PAUL FEARNSIDE (Nalco Champion Energy Services)
Increased iron (Fe) and calcium (Ca) removal can sometimes be accomplished across the desalters by carefully acidizing the desalter washwater. The acidizing essentially increases the solubility of both the Fe and Ca into the washwater for the increased removal.
CHRIS CLAESEN (Nalco Champion Energy Services)
If the largest part of the Fe is contained in the solids, the solids removal can be improved with a specific Nalco Champion solids wetting additive. Fe removal of over 90%, with desalted crude Fe levels below 0.5 ppm, has been achieved with this additive.
RAUL ARRIAGA and KEN BRUNO (Albemarle Corporation)
The critical catalyst feature for success with Fe and Ca poisoning is high accessibility, or in other words, a catalyst with superior internal and surface diffusional character. AMBER™ and UPGRADER™ were developed with high accessibility and are proven for tight oils. For additional insight, please see Albemarle’s answer to Question 98.
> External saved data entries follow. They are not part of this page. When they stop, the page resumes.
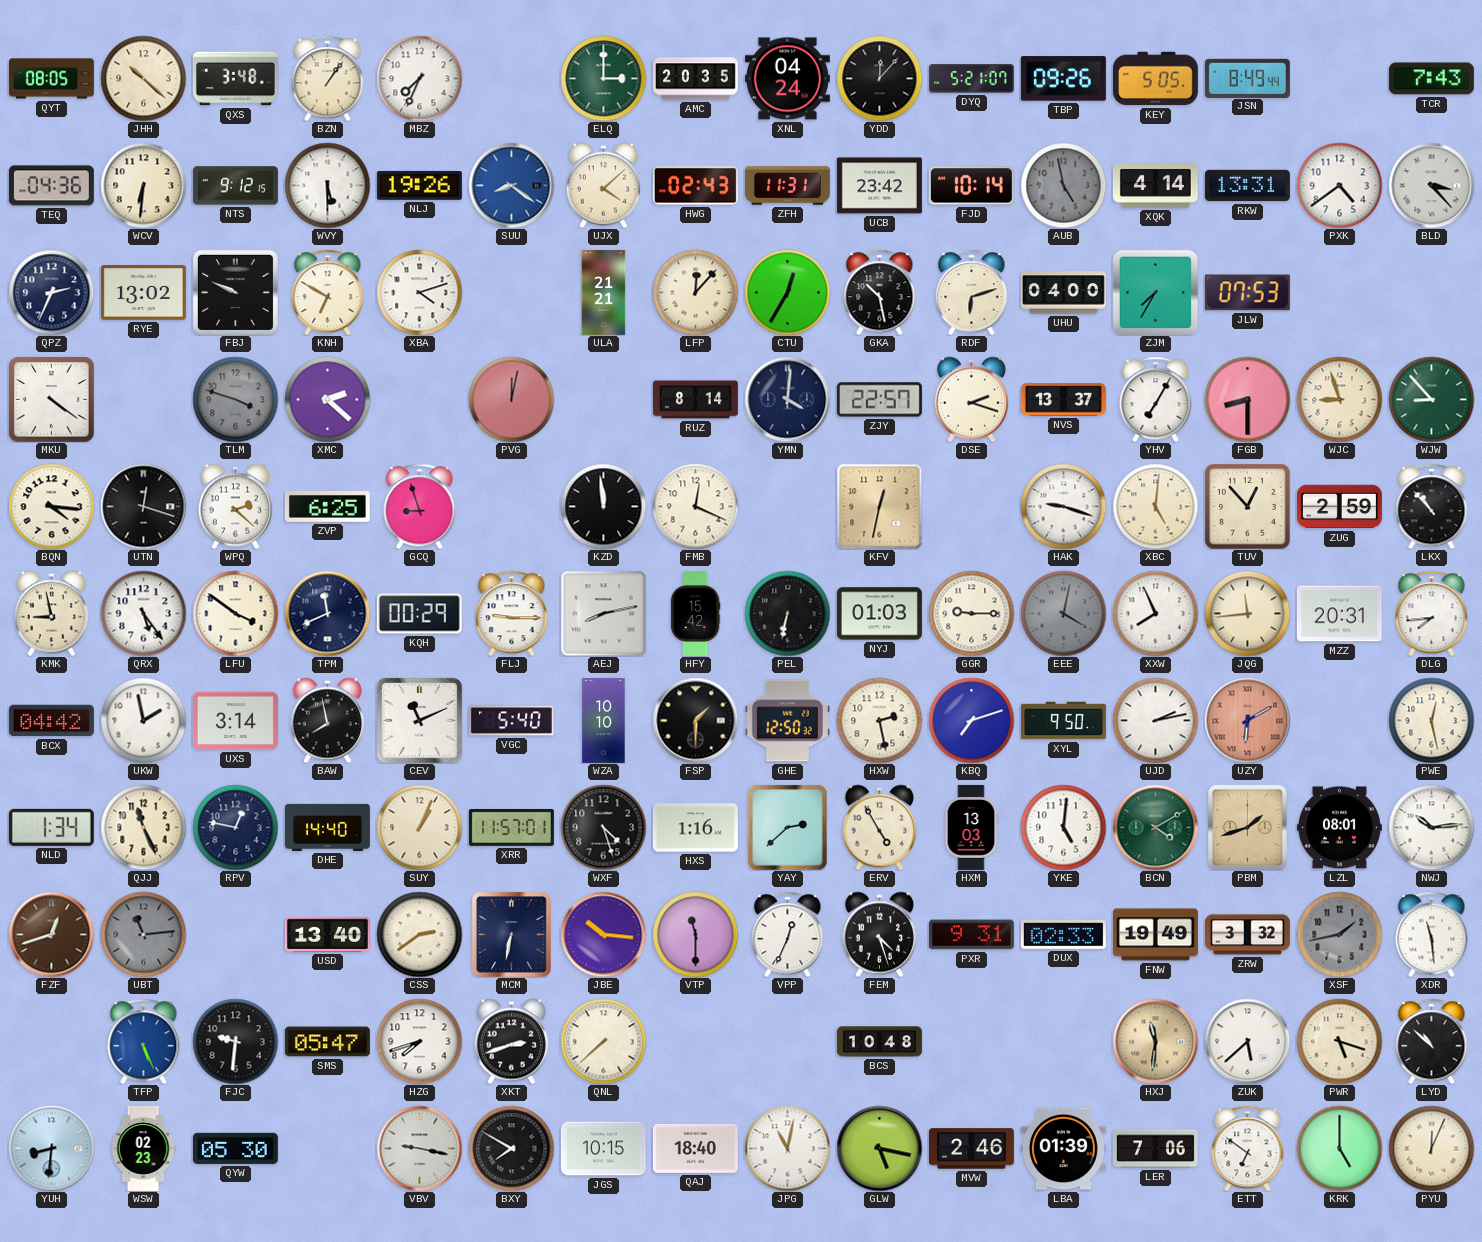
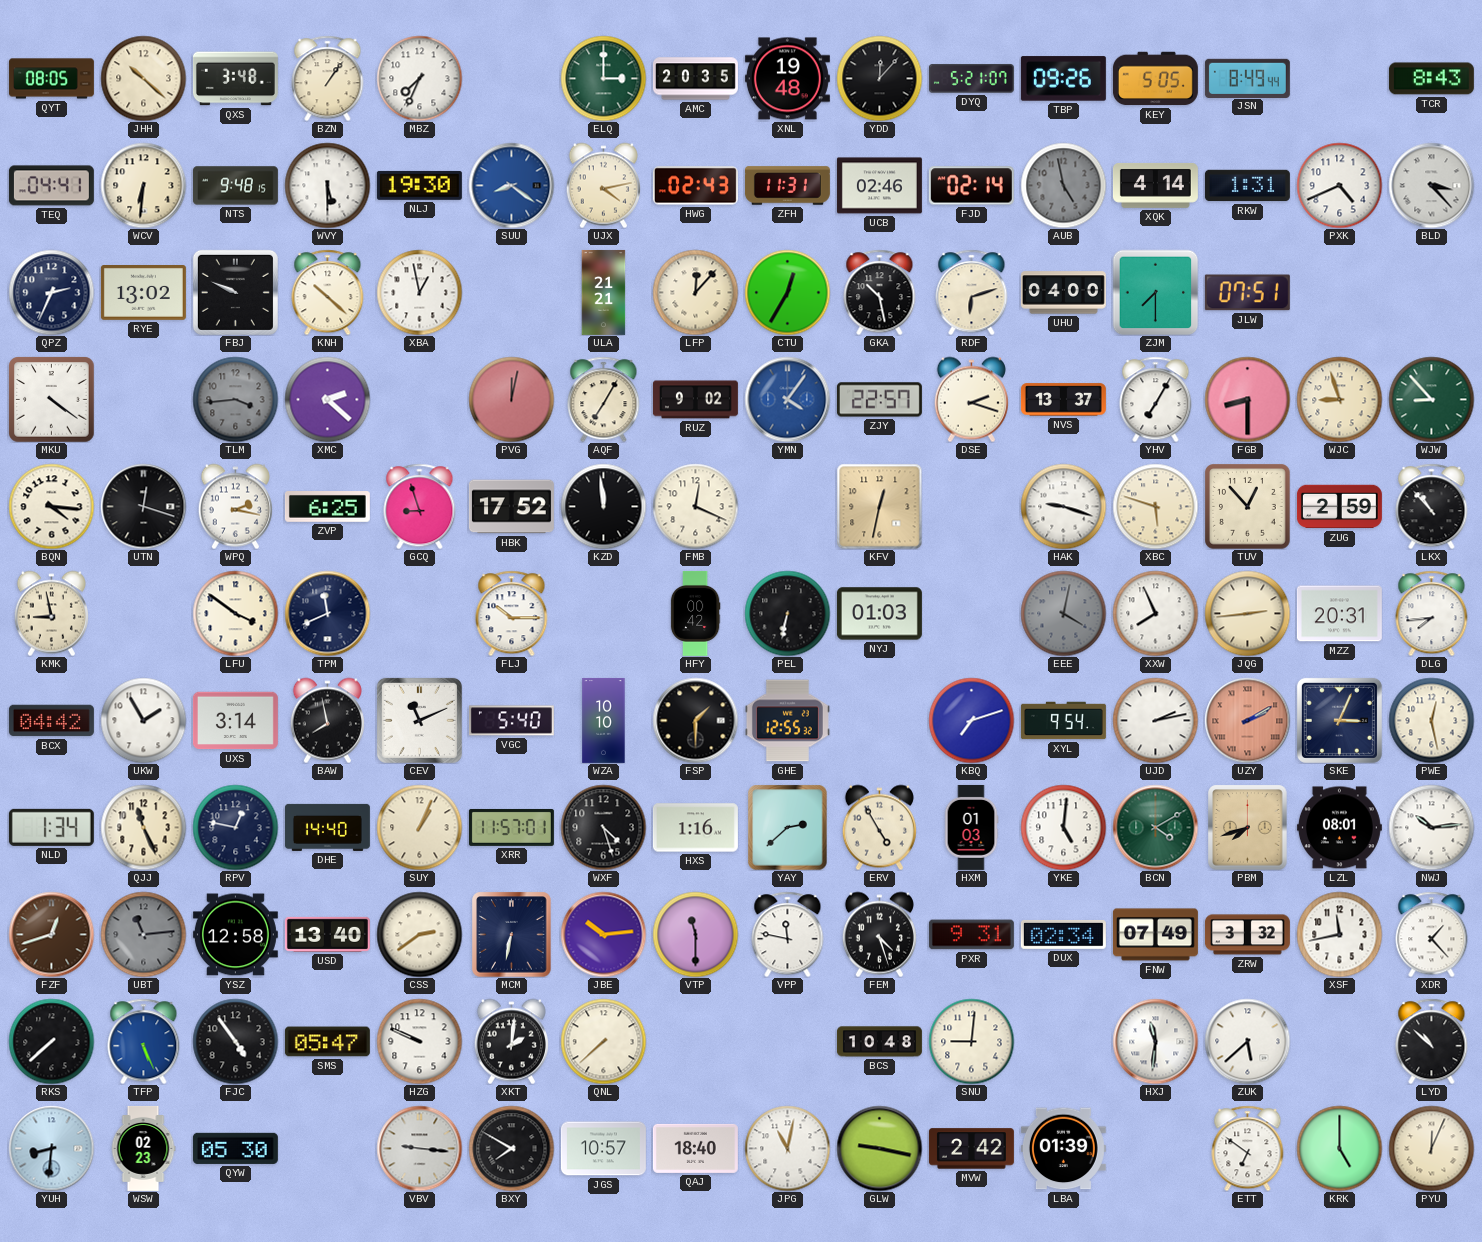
XNL: 04:24 -> 19:48
TCR: 7:43 -> 8:43
TEQ: 04:36 -> 04:41
NTS: 9:12 -> 9:48
NLJ: 19:26 -> 19:30
UJX: 4:08 -> 4:13
UCB: 23:42 -> 02:46
FJD: 10:14 -> 02:14
RKW: 13:31 -> 1:31
PXK: 4:39 -> 4:41
KNH: 6:50 -> 10:22
XBA: 4:12 -> 12:58
ZJM: 7:35 -> 7:30
JLW: 07:53 -> 07:51
TLM: 3:48 -> 3:44
AQF: none -> 7:05
RUZ: 8:14 -> 9:02
YMN: 4:01 -> 4:06
YMN dial: navy -> blue
WPQ: 2:22 -> 2:17
HBK: none -> 17:52
XBC: 5:01 -> 5:48
QRX: 5:24 -> none
KQH: 00:29 -> none
FLJ: 9:15 -> 10:15
AEJ: 8:13 -> none
HFY: 15:42 -> 00:42
GGR: 9:15 -> none
JQG: 11:44 -> 2:44
UKW: 1:58 -> 1:55
GHE: 12:50 -> 12:55
HXW: 2:28 -> none
XYL: 9:50 -> 9:54
UZY: 6:10 -> 2:10
SKE: none -> 3:04
HXM: 13:03 -> 01:03
PBM: 1:42 -> 7:42
YSZ: none -> 12:58
JBE: 10:16 -> 10:14
VPP: 12:34 -> 11:47
DUX: 02:33 -> 02:34
FNW: 19:49 -> 07:49
XSF: 1:43 -> 11:43
XSF dial: grey -> white
XDR: 11:29 -> 1:23
RKS: none -> 7:38
FJC: 9:31 -> 4:54
HZG: 7:42 -> 9:49
XKT: 2:42 -> 2:01
SNU: none -> 9:01
HXJ dial: champagne -> white
PWR: 5:18 -> none
VBV: 9:17 -> 9:16
JGS: 10:15 -> 10:57
GLW: 5:17 -> 9:17
MVW: 2:46 -> 2:42
LER: 7:06 -> none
Regarding contaminant levels, with today’s technologies, an FCC catalyst can operate successfully with iron contents as high as 25,000 ppm and CaO (calcium oxide) as high as 28,000 ppm. Regarding laboratory procedures, Albemarle has developed a deactivation protocol to simulate the impact of high amounts of iron and calcium on a catalyst. The method is called CD-ALFA (Cyclic Deactivation with Accessibility Loss by Fe and Ca Addition) and was developed to simulate the effect of metal contaminants on accessibility. If a catalyst is not evaluated at its actual equilibrated accessibility, then the yields from performance testing are usually misleading. In nearly all cases, traditional deactivation methods, including cyclic deactivation and Mitchell/CPS, result in an Albemarle Accessibility Index (AAI) not reflective of its true value.